- Born: Harold Samuel Sossen July 26, 1924 Boston, Massachusetts, U.S.
- Died: May 18, 2013 (aged 88) Peabody, Massachusetts U.S.
- Education: Northeastern University, Boston University
- Occupations: Inventor, Business CEO

= Harold Sossen =

Harold Samuel Sossen (July 26, 1924 – May 18, 2013) was an American inventor, businessman, educator and writer. He was the president of Harvard Apparatus, the major US manufacturer of specialized physiological research laboratory equipment, where he worked from 1953 until his retirement in 1994.

==Early life==
Sossen was born in the Dorchester neighborhood of Boston, Massachusetts, the eldest of three sons born to Henry and Mollie (née Weiss) Sossen. He attended Dorchester High School, graduating in 1942. As a boy, he demonstrated an early aptitude for engineering by disassembling and reassembling clocks, toasters and other household appliances

==Military service==
Sossen was drafted into the U.S. Navy on his 19th birthday in July 1943. After completing basic training, he attended a series of electronics technical schools in California and Texas and was promoted several times, reaching the rank of Radar Technician, Second Class. He embarked on the USS Quincy (CA-71) at Norfolk, Virginia in March, 1945, following Quincy's presidential cruise to Yalta. After shakedown and training in the Pearl Harbor area, Quincy joined Task Force 58 under Vice Admiral Marc Mitscher for strikes in support of the invasion of Okinawa, followed by later attacks on the Japanese home islands. After 57 days at sea, Quincy anchored at Sangami Wan in August, 1945, and escorted U.S.S. Missouri at the surrender of Japan on August 2, 1945. During the occupation, Sossen was tasked with identifying and demolishing Japanese radio and radar stations. Quincy detached from 5th Fleet and arrived in San Francisco in December 1945. Sossen was honorably discharged from U.S. Navy in April 1946.

==Education==
After his military service, Sossen enrolled at Northeastern University on the G.I. Bill. He graduated in 1951 with a Bachelor of Science in electrical engineering.

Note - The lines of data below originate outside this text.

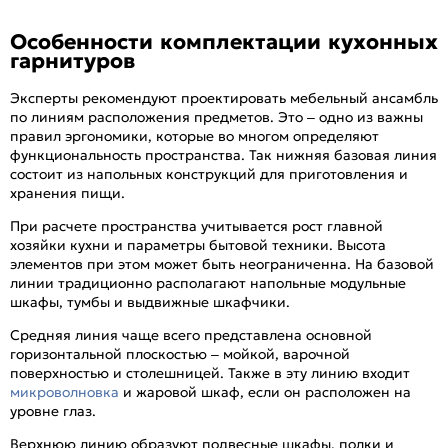
Особенности комплектации кухонных
гарнитуров
Эксперты рекомендуют проектировать мебельный ансамбль
по линиям расположения предметов. Это – одно из важны
правил эргономики, которые во многом определяют
функциональность пространства. Так нижняя базовая линия
состоит из напольных конструкций для приготовления и
хранения пищи.
При расчете пространства учитывается рост главной
хозяйки кухни и параметры бытовой техники. Высота
элементов при этом может быть неограниченна. На базовой
линии традиционно располагают напольные модульные
шкафы, тумбы и выдвижные шкафчики.
Средняя линия чаще всего представлена основной
горизонтальной плоскостью – мойкой, варочной
поверхностью и столешницей. Также в эту линию входит
микроволновка
и жаровой шкаф, если он расположен на
уровне глаз.
Верхнюю линию образуют подвесные шкафы, полки и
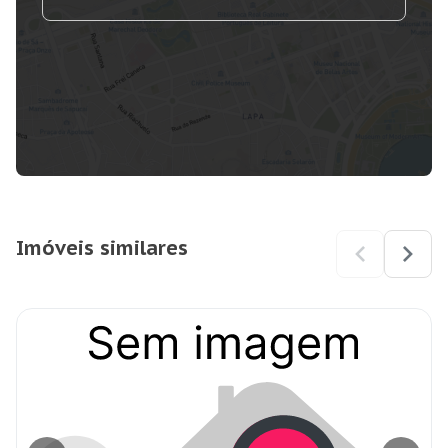
Imóveis similares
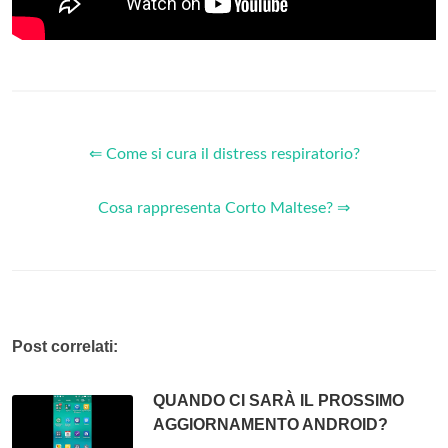
⇐ Come si cura il distress respiratorio?
Cosa rappresenta Corto Maltese? ⇒
Post correlati:
QUANDO CI SARÀ IL PROSSIMO
AGGIORNAMENTO ANDROID?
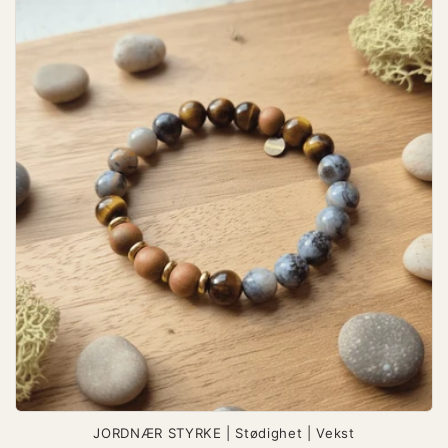
JORDNÆR STYRKE | Stødighet | Vekst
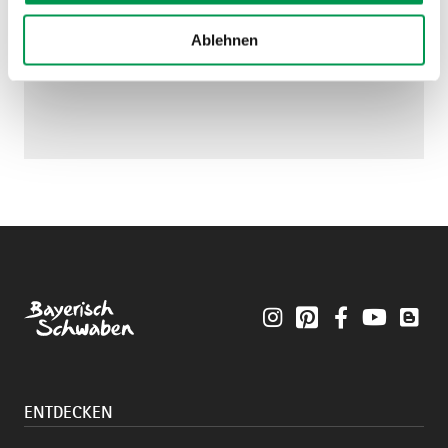
Ablehnen
Instagram
Pinterest
Facebook
YouTube
Blo
ENTDECKEN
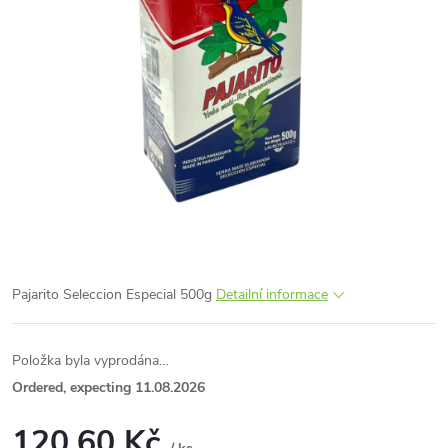
Pajarito Seleccion Especial 500g
Detailní informace
Položka byla vyprodána…
Ordered, expecting 11.08.2026
120,60 Kč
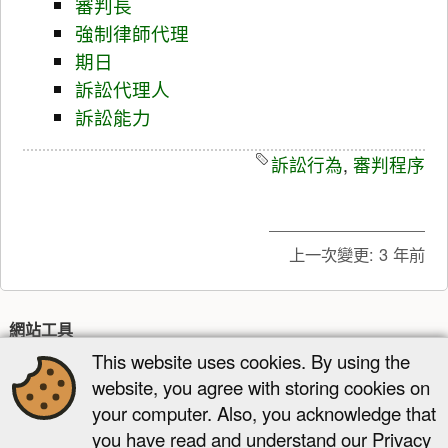
審判長
強制律師代理
期日
訴訟代理人
訴訟能力
訴訟行為
,
審判程序
上一次變更:
3 年前
網站工具
This website uses cookies. By using the
最近更新
多媒體管理器
網站地圖
website, you agree with storing cookies on
頁面工具
your computer. Also, you acknowledge that
you have read and understand our Privacy
顯示原始碼
舊版
反向連結
回到頁頂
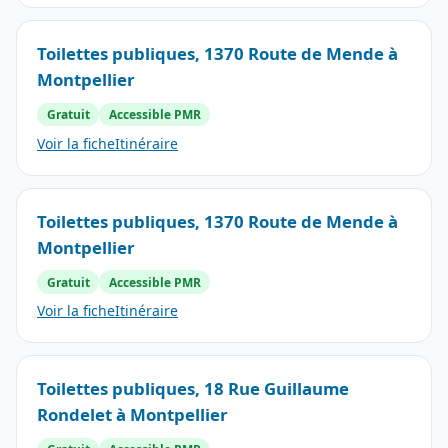
Toilettes publiques, 1370 Route de Mende à
Montpellier
Gratuit
Accessible PMR
Voir la fiche
Itinéraire
Toilettes publiques, 1370 Route de Mende à
Montpellier
Gratuit
Accessible PMR
Voir la fiche
Itinéraire
Toilettes publiques, 18 Rue Guillaume
Rondelet à Montpellier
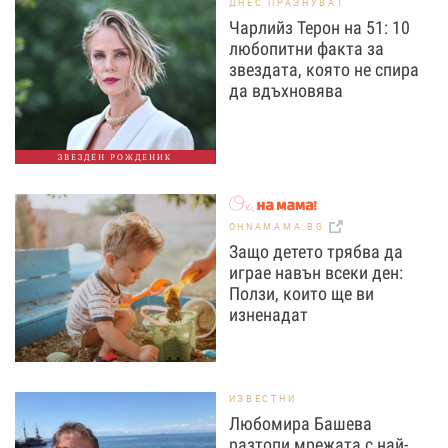
ДНЕС ПРАЗНУВАТ
Чарлийз Терон на 51: 10
любопитни факта за
звездата, която не спира
да вдъхновява
ЗВЕЗДЕН РОЖДЕНИК
OHNAMAMA.BG
Защо детето трябва да
играе навън всеки ден:
Ползи, които ще ви
изненадат
ИЗВЕСТНИ
Любомира Башева
разтопи мрежата с най-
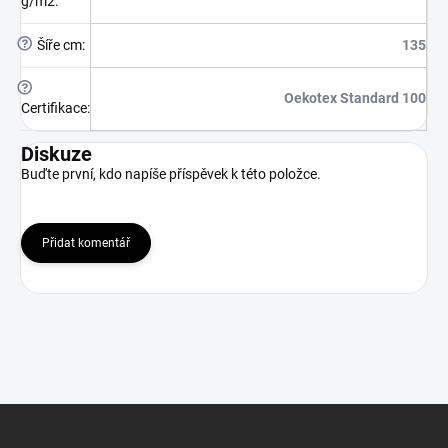
g/m2
:
?
Šíře cm
:
135
?
Oekotex Standard 100
Certifikace
:
Diskuze
Buďte první, kdo napíše příspěvek k této položce.
Přidat komentář
Z
á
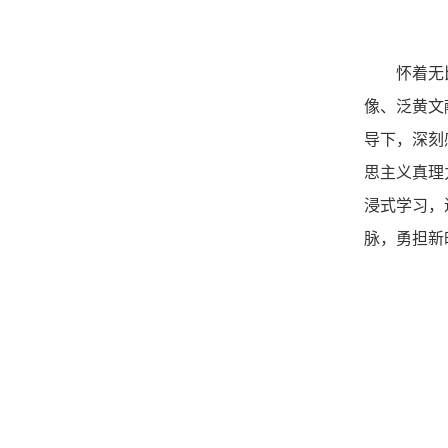
怀着无
像、泛黄文
导下，深刻
思主义真理
浸式学习，
脉，勇担新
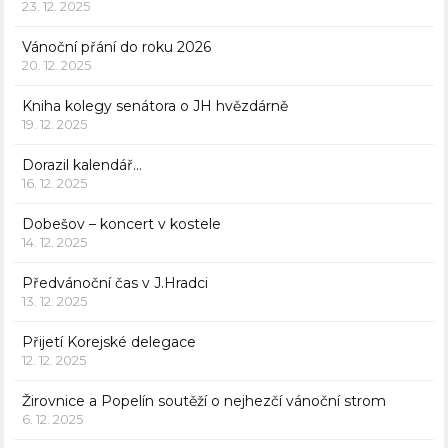
23. 12. 2025
Vánoční přání do roku 2026
20. 12. 2025
Kniha kolegy senátora o JH hvězdárně
19. 12. 2025
Dorazil kalendář…
16. 12. 2025
Dobešov – koncert v kostele
14. 12. 2025
Předvánoční čas v J.Hradci
13. 12. 2025
Přijetí Korejské delegace
12. 12. 2025
Žirovnice a Popelín soutěží o nejhezčí vánoční strom
6. 12. 2025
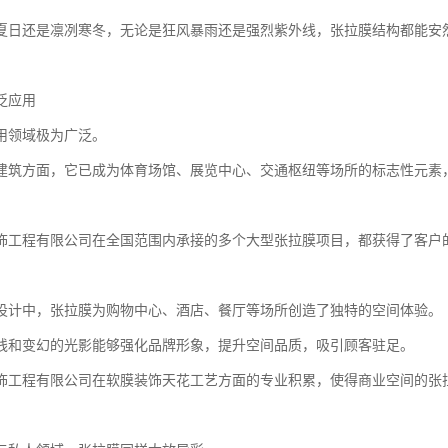
夏日还是凛冽寒冬，无论是狂风暴雨还是强烈紫外线，张拉膜结构都能安
泛应用
用领域极为广泛。
建筑方面，它已成为体育场馆、展览中心、交通枢纽等场所的标志性元素
饰工程有限公司在全国范围内承接的多个大型张拉膜项目，都获得了客户
设计中，张拉膜为购物中心、酒店、餐厅等场所创造了独特的空间体验。
线和变幻的光影能够强化品牌形象，提升空间品质，吸引顾客驻足。
饰工程有限公司在软膜装饰天花工艺方面的专业积累，使得商业空间的张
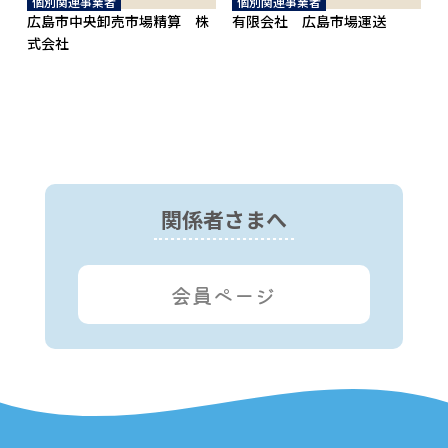
個別関連事業者
個別関連事業者
広島市中央卸売市場精算 株
有限会社 広島市場運送
式会社
関係者さまへ
会員ページ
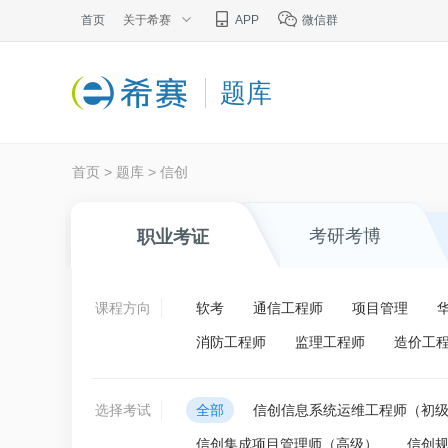
首页
关于希赛
APP
微信群
题库
首页
>
题库
>
信创
考研考博
职业考证
课程方向
软考
通信工程师
项目管理
消防工程师
监理工程师
造价工
选择考试
全部
信创信息系统运维工程师（初
信创集成项目管理师（高级）
信创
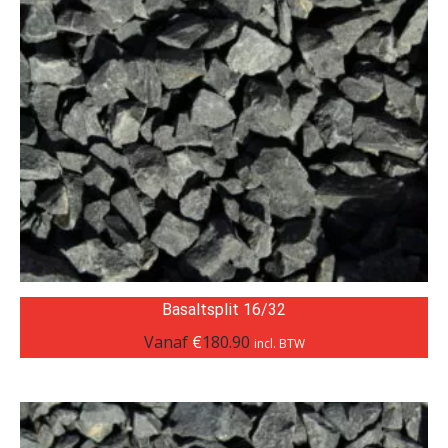
Basaltsplit 16/32
Vanaf
€
180.90
incl. BTW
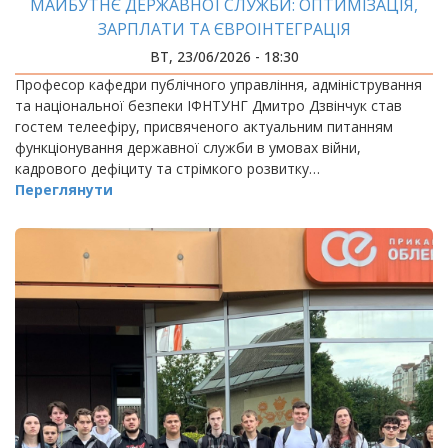
МАЙБУТНЄ ДЕРЖАВНОЇ СЛУЖБИ: ОПТИМІЗАЦІЯ,
ЗАРПЛАТИ ТА ЄВРОІНТЕГРАЦІЯ
ВТ, 23/06/2026 - 18:30
Професор кафедри публічного управління, адміністрування
та національної безпеки ІФНТУНГ Дмитро Дзвінчук став
гостем телеефіру, присвяченого актуальним питанням
функціонування державної служби в умовах війни,
кадрового дефіциту та стрімкого розвитку…
Переглянути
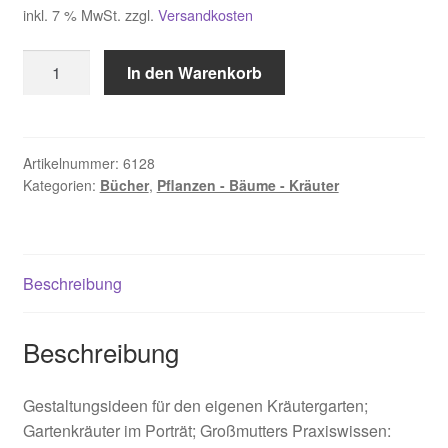
inkl. 7 % MwSt.
zzgl.
Versandkosten
Költringer
In den Warenkorb
Claudia
,
Altes
Kräuterwissen
Artikelnummer:
6128
Kategorien:
Bücher
,
Pflanzen - Bäume - Kräuter
wieder
entdeckt
Menge
Beschreibung
Beschreibung
Gestaltungsideen für den eigenen Kräutergarten;
Gartenkräuter im Porträt; Großmutters Praxiswissen:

He then enrolled at Boston University, where he earned a master's degree in education and began pursuit of a doctorate in education.

==Career==
While pursuing a Doctorate degree at Boston University in 1952, Sossen was introduced to William T. Porter, founder of Harvard Apparatus, by Sossen's wife's thesis advisor. The company, located at the time in a converted dairy farm on the estate of then-Governor Leverett Saltonstall in Dover, Massachusetts, produced a small product line of equipment used to demonstrate principles of physiology in medical schools. Sossen was hired in 1953 as Assistant to the President and undertook the task of expanding and modernizing the factory. He was promoted to vice president. In 1957, under contract to the Joslin Diabetes Center, Sossen invented the first insulin pump. This led to his invention of the lead screw syringe pump, which enabled for the first time precise and dependable metering of intravenous solutions. Over the following decade, Sossen designed and developed many derivative pumps, all based on the lead screw invention, which were adopted in many clinical, research and educational applications. During this period, the company grew rapidly, selling its products worldwide. The "Harvard pump" became known as the global standard for administering dose sensitive IV solutions. Sossen also invented or designed products in many related areas, including modular polygraphs, animal respirators, peristaltic pumps and pulsatile pumps. Sossen was promoted to president in 1967 and relocated the company in 1968 to a new, expanded facility in Millis, Massachusetts. In 1974, Sossen launched the "Whole Rat Catalog", the first comprehensive catalog of small animal research products. Harvard Apparatus was purchased by the Ealing Company in 1977 and relocated to South Natick, Massachusetts. Following the acquisition, Sossen returned to his roots as technical director. He retired in 1994.

==Retirement and writing==
After his retirement, Sossen traveled the world, spending twenty years cruising the canals of Europe on a 100-year-old wooden barge. In the 1990s, he and his longtime companion Charlotte Mazonson wrote the book Over the Hill and Still Afloat documenting their adventures.

==Personal life and death==
Sossen was married to Rhea (née Kovar) Sossen from 1951 until their divorce in 1981 and to Roberta "Bobbie" Elliott from 1982 until their divorce a few years later. He lived and traveled with Charlotte Mazonson from 1987 until his death in 2013 from complications from a stroke. He had three children.